O tempo foi passando e os filhos do Seu Coló, crescendo, acabaram por desistir de vestir a camisa do FTC. Aquilo não era para nós; bem me lembro dos comentários de que a diretoria e funcionários não faziam a menor questão de quem não era filho de dono de loja, dentista ou funcionário do Banco do Brasil.

Vez por outra, ainda pequenos, quando ouvíamos que havia competições contra alguma cidade da região, a gente, com poucas oportunidades de lazer, acabava indo.

Não me lembro bem o ano, acho que meados dos anos 1960, a Escola Normal, onde estudávamos, fez uma espécie de convênio com o clube para que nossa educação física fosse lá. Tínhamos aulas de português, francês, ciências e outras matérias de manhã na Escola e, duas vezes por semana, educação física nas dependências do FTC. Era triste quando acabavam-se as atividades e tínhamos de deixar as dependências do clube para que os associados assumissem o domínio da piscina e das quadras.

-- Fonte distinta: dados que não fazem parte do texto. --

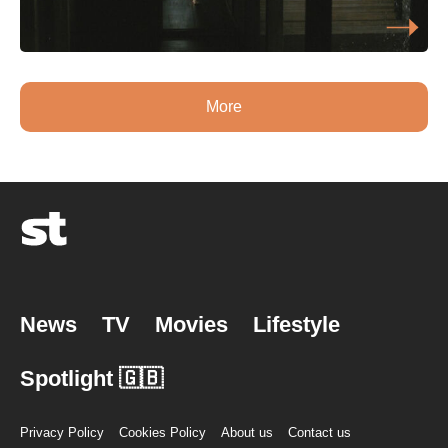
More
News
TV
Movies
Lifestyle
Spotlight 🇬🇧
Privacy Policy
Cookies Policy
About us
Contact us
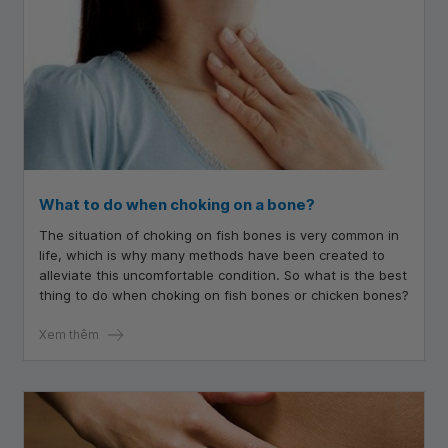
What to do when choking on a bone?
The situation of choking on fish bones is very common in
life, which is why many methods have been created to
alleviate this uncomfortable condition. So what is the best
thing to do when choking on fish bones or chicken bones?
Xem thêm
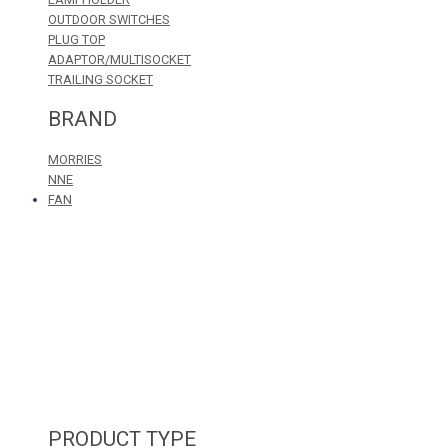
OUTDOOR SWITCHES
PLUG TOP
ADAPTOR/MULTISOCKET
TRAILING SOCKET
BRAND
MORRIES
NNE
FAN
PRODUCT TYPE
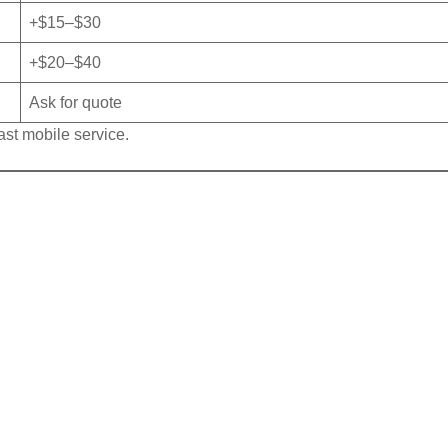
+$15–$30
+$20–$40
Ask for quote
ast mobile service.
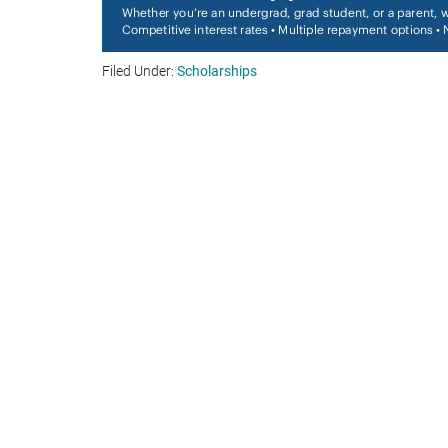
Filed Under:
Scholarships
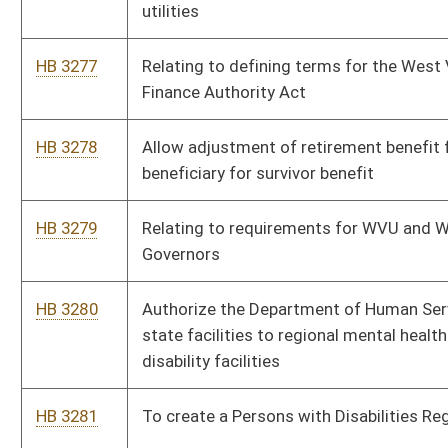
HB 3283
Authorizing Monitoring Devices in Long-term Care Facilities
HB 3284
Establishing the “Stay in State” tax credit
HB 3285
Expanding the amount of promise scholarship funds awarded
to persons majoring in science, technology, engineering and
mathematics
HB 3286
Prohibiting use of a person’s credit history in certain insurance
transactions
HB 3287
Relating to Good Samaritan Food Donation Act
HB 3288
Providing that 5% of hunting permits for elk go to state
veterans or armed service members
HB 3289
Relating to expungement of certain criminal convictions
HB 3290
To fund the Tobacco Use Cessation Initiative.
HB 3291
Establish fines for any company or organization that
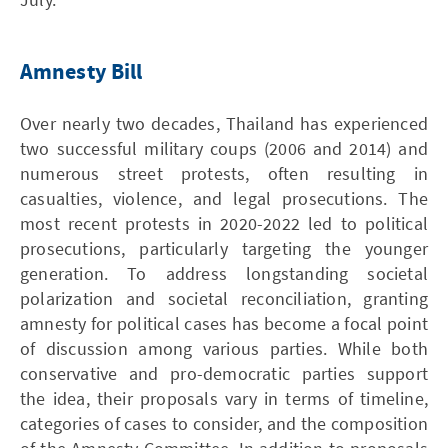
Amnesty Bill
Over nearly two decades, Thailand has experienced
two successful military coups (2006 and 2014) and
numerous street protests, often resulting in
casualties, violence, and legal prosecutions. The
most recent protests in 2020-2022 led to political
prosecutions, particularly targeting the younger
generation. To address longstanding societal
polarization and societal reconciliation, granting
amnesty for political cases has become a focal point
of discussion among various parties. While both
conservative and pro-democratic parties support
the idea, their proposals vary in terms of timeline,
categories of cases to consider, and the composition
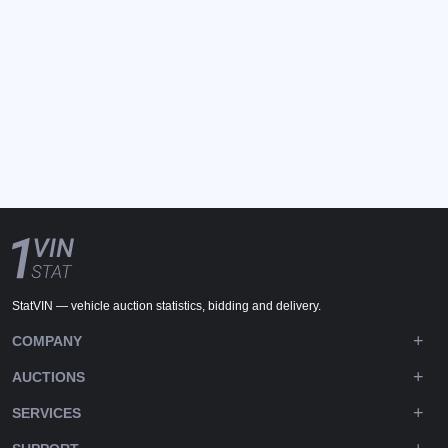
StatVIN — vehicle auction statistics, bidding and delivery.
COMPANY
AUCTIONS
SERVICES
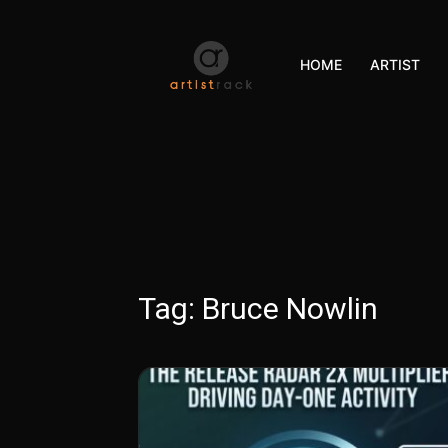
HOME
ARTIST
Tag:
Bruce Nowlin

Por alguns anos, aquela vontade de pertencimento nos tocou, mas amigos que fizemos mais tarde nos relataram o que acontecia entre os atletas durante viagens para campeonatos. Assustador.

Existia entre as equipes de vôlei, basquete e natação (masculinas e femininas) a tradição de uma espécie de tortura. Acredite quem quiser, mas se era a primeira vez que algum jovem integrava qualquer uma das equipes, ele sofria uma iniciação, também chamada de “trote”. Nos homens, chegavam a enfiar pasta dental do ânus e espremer para arder; nas mulheres, as “brincadeiras” era com Sonrisal e Alka-Seltser… dá para imaginar…? Tudo à força bruta, com rodinha e plateia aplaudindo aos urros como sádicos em coliseus da antiguidade.

Era uma tragédia e um desespero que atormentavam as noites dos adolescentes calouros que estavam para viajar. Depois do acontecido, talvez por medo ou vergonha, uns acabavam por não denunciar e outros desistiam do esporte. O problema é que alguns hipócritas continuavam e mantinham a desumana tradição.

Sei de casos de atrocidades semelhantes até o fim dos anos 1970, mas há quem garanta que elas ainda aconteceram por muito mais tempo, e o pior, com a conivência de técnicos, uns verdadeiros perversos de vista grossa. É uma pena e uma vergonha, mas alguns desses asquerosos cúmplices das barbáries são lembrados até hoje como pessoas do bem e incentivadores do esporte enquanto deveriam responder criminalmente.

Deus queira que a Praça de Esportes de hoje esteja livre da tradição medieval.